New home sales falls to 17 month low

New home sales have continued a downwards trajectory, with the Housing Industry Associating reporting its home sale index falling 5.1 percent in June. This follows a 6.4 percent drop in May.

Melbourne recorded the largest falls, sliding 10 percent for the month. Western Australia and Queensland trailed, falling 5.2 and 5.1 percent respectively. South Australia recorded a fall of 4.2 percent.

ยป New home sales fall for second month – The Age, 2nd August 2010.


  1. I love the spin the real estate industry has put on this article. Less new homes (and building approvals) = less housing supply = prices will have to rise.

    The real story is Property is too expensive = people can’t afford it = people are not building

  2. The problem is that land purchase is the big cost. It has been overvalued by valuers / estate agents / banks etc.
    They have all cashed in on this overvauation for the past 10 years. When this bubble crashes as it is starting to do they will all be taken for their professional indemnity insurance which is exactly what is happening in the UK at the moment.
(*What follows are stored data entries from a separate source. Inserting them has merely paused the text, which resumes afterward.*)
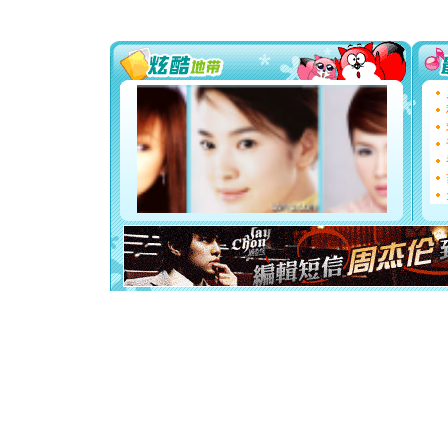
片叶子是
送你一棵
[圣诞节]
你太多，
要平安！
[圣诞节]
能正大光明
都要快乐噢
[圣诞节]
如意,快乐
[元旦]
看
断电。爱
你是我专
[元旦]
如
起；二是
离。水晶
[元旦]
当
泣，这痛
卖了。水
[春节]
风
颜！冬去
道一声平
[春节]
传
片叶子是
送你一棵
    Although RBA kept interest rates at bay there is a much bigger problem which no-one is discussing.
    J hill has already said it – People just don’t have the money ! They can’t get the credit from the banks!
    We are not living in 2008 prior to GFC. We are living in a new world of credit. That is the thing these property spruikers have failed to take into account.

    My friend at work got declined by the bank today for a $310k loan for a 1 bed unit.! He is a professional earning over $100k / year. Something is not right?

  3. Not wishing to spoil the optimism of the bulls, but it’s also a case of reduced hours = less money to spend = NO chance of buying for those who might aspire to buy. For those who HAVE bought, it seems even the thought of a 1/4% base rate rise is almost horror-territory, which just indicates how very near the entire fiasco is to collapse.

    Once the slide starts (seems to have started in SEQ), then the “smart investors” will be keen to realise their gains. Unfortunately so will the not-so-smart, and this situation will NOT lead to a “Soft Landing” or “period of price stagnation”. Greed causes panic, and panic leads to rapid asset value collapses. This is what happens when you treat your home(es) as an asset rater than a shelter.

    Not necessarily a problem for the “one home” family, but a BIG problem for the very many “I’ve put all my financial eggs in a heap of IPs since the price of property NEVER DROPS!” brigade.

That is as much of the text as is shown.